Transcribed page contents:
================
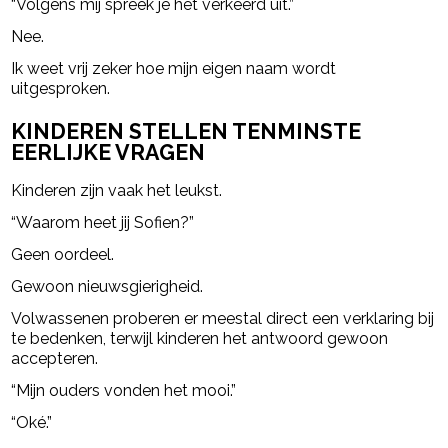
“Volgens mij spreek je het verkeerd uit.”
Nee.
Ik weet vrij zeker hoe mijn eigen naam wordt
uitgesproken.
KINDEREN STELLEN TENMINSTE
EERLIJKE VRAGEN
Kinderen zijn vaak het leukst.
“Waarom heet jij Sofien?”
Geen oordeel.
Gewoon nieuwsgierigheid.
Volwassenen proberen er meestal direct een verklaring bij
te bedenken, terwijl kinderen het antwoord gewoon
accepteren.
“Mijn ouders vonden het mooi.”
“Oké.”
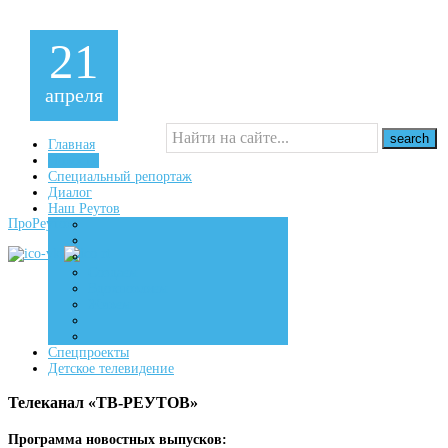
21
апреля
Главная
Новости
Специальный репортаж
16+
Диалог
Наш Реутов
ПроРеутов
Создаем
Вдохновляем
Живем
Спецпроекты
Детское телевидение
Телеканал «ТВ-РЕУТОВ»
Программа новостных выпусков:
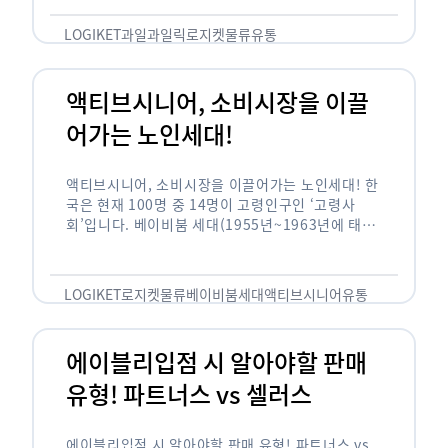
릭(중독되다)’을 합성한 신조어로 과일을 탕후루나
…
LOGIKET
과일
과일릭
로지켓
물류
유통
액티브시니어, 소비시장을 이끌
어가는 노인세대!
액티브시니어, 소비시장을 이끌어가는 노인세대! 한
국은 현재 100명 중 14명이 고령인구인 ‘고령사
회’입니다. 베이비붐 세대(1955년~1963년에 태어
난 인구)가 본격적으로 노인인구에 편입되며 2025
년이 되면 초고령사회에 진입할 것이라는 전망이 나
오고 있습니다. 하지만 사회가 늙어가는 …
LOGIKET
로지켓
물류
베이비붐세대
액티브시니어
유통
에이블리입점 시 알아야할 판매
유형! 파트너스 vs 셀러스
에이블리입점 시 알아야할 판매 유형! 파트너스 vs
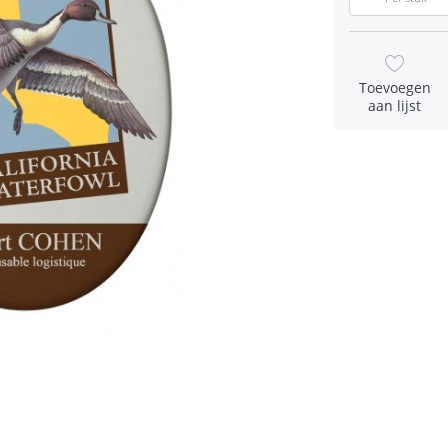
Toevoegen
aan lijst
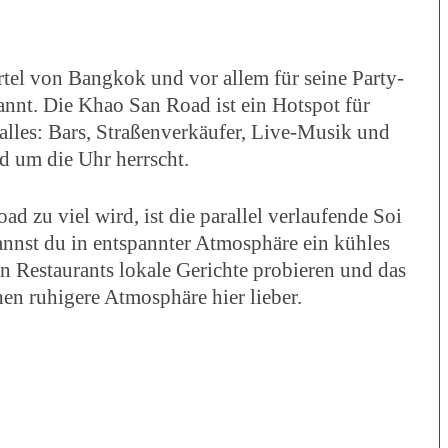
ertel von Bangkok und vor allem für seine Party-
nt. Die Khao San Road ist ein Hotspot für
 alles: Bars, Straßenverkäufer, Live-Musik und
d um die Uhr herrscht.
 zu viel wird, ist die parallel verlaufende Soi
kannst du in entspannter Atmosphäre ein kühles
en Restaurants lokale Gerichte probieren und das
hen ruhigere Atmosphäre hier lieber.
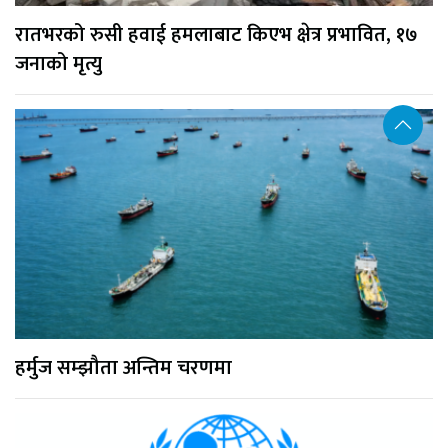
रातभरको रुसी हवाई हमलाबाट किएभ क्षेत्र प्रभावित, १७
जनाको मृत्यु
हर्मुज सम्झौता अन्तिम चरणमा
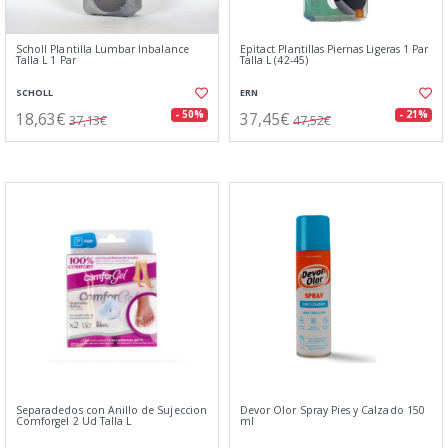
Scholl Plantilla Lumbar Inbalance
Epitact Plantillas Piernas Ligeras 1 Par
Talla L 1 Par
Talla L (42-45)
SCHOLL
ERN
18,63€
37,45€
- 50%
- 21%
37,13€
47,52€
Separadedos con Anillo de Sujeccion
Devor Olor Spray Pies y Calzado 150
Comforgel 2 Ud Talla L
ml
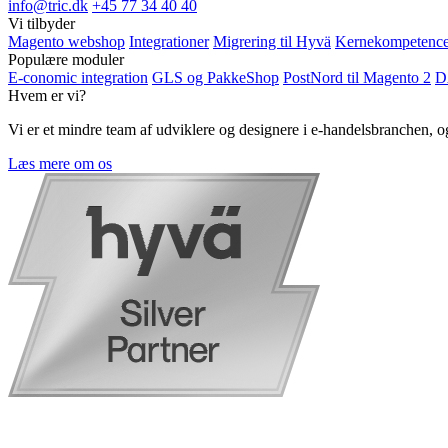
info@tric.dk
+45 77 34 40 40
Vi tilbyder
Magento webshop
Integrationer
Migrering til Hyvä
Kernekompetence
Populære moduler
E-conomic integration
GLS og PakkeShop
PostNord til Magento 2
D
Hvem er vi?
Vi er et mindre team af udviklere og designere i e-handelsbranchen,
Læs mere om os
================
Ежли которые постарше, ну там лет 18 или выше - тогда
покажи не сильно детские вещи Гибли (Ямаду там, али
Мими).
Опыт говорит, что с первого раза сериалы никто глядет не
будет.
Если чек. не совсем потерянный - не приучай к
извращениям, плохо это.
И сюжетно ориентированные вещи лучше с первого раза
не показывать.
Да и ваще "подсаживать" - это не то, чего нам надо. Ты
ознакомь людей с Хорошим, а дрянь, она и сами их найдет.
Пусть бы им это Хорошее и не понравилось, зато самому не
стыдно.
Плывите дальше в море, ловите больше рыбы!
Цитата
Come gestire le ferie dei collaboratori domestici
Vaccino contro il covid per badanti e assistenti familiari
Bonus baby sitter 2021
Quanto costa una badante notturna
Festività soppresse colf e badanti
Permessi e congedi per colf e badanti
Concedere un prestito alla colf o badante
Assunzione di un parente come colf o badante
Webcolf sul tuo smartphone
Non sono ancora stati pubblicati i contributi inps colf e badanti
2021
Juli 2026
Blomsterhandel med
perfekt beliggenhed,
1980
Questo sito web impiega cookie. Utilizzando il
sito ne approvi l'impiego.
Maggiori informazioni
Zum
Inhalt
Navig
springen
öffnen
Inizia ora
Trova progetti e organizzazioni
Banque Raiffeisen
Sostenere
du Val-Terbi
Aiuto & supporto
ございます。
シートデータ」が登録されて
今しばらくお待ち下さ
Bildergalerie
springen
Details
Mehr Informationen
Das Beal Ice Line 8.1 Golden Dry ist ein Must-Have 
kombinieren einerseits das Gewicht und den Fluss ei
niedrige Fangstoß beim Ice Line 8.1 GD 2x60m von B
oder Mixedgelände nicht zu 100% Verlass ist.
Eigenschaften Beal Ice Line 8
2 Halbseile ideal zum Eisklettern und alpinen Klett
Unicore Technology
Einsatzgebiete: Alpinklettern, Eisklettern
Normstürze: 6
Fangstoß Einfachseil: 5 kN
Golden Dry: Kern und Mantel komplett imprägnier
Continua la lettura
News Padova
================
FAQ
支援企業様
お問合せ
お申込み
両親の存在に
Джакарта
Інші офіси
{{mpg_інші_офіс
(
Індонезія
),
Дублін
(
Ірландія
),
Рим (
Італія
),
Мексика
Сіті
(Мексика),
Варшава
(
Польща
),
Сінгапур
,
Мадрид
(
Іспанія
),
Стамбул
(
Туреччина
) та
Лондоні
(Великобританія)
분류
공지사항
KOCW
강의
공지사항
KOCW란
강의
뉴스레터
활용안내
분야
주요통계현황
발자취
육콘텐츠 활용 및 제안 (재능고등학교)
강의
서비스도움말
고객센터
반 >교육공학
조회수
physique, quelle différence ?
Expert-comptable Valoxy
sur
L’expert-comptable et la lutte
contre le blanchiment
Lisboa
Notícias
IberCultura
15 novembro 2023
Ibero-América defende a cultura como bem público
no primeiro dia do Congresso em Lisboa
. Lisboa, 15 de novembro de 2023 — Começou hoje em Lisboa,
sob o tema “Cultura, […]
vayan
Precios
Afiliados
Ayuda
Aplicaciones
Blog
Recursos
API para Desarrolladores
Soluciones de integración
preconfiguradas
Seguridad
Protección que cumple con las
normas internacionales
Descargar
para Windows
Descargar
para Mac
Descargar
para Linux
================
EXERCISE: Your answer should be the lines above, from the line containing "Permessi e congedi per colf e badanti" up to and including the line containing "Fangstoß Einfachseil: 5 kN", reproduced exactly and with nothing else.

EXERCISE ANSWER:
Permessi e congedi per colf e badanti
Concedere un prestito alla colf o badante
Assunzione di un parente come colf o badante
Webcolf sul tuo smartphone
Non sono ancora stati pubblicati i contributi inps colf e badanti
2021
Juli 2026
Blomsterhandel med
perfekt beliggenhed,
1980
Questo sito web impiega cookie. Utilizzando il
sito ne approvi l'impiego.
Maggiori informazioni
Zum
Inhalt
Navig
springen
öffnen
Inizia ora
Trova progetti e organizzazioni
Banque Raiffeisen
Sostenere
du Val-Terbi
Aiuto & supporto
ございます。
シートデータ」が登録されて
今しばらくお待ち下さ
Bildergalerie
springen
Details
Mehr Informationen
Das Beal Ice Line 8.1 Golden Dry ist ein Must-Have 
kombinieren einerseits das Gewicht und den Fluss ei
niedrige Fangstoß beim Ice Line 8.1 GD 2x60m von B
oder Mixedgelände nicht zu 100% Verlass ist.
Eigenschaften Beal Ice Line 8
2 Halbseile ideal zum Eisklettern und alpinen Klett
Unicore Technology
Einsatzgebiete: Alpinklettern, Eisklettern
Normstürze: 6
Fangstoß Einfachseil: 5 kN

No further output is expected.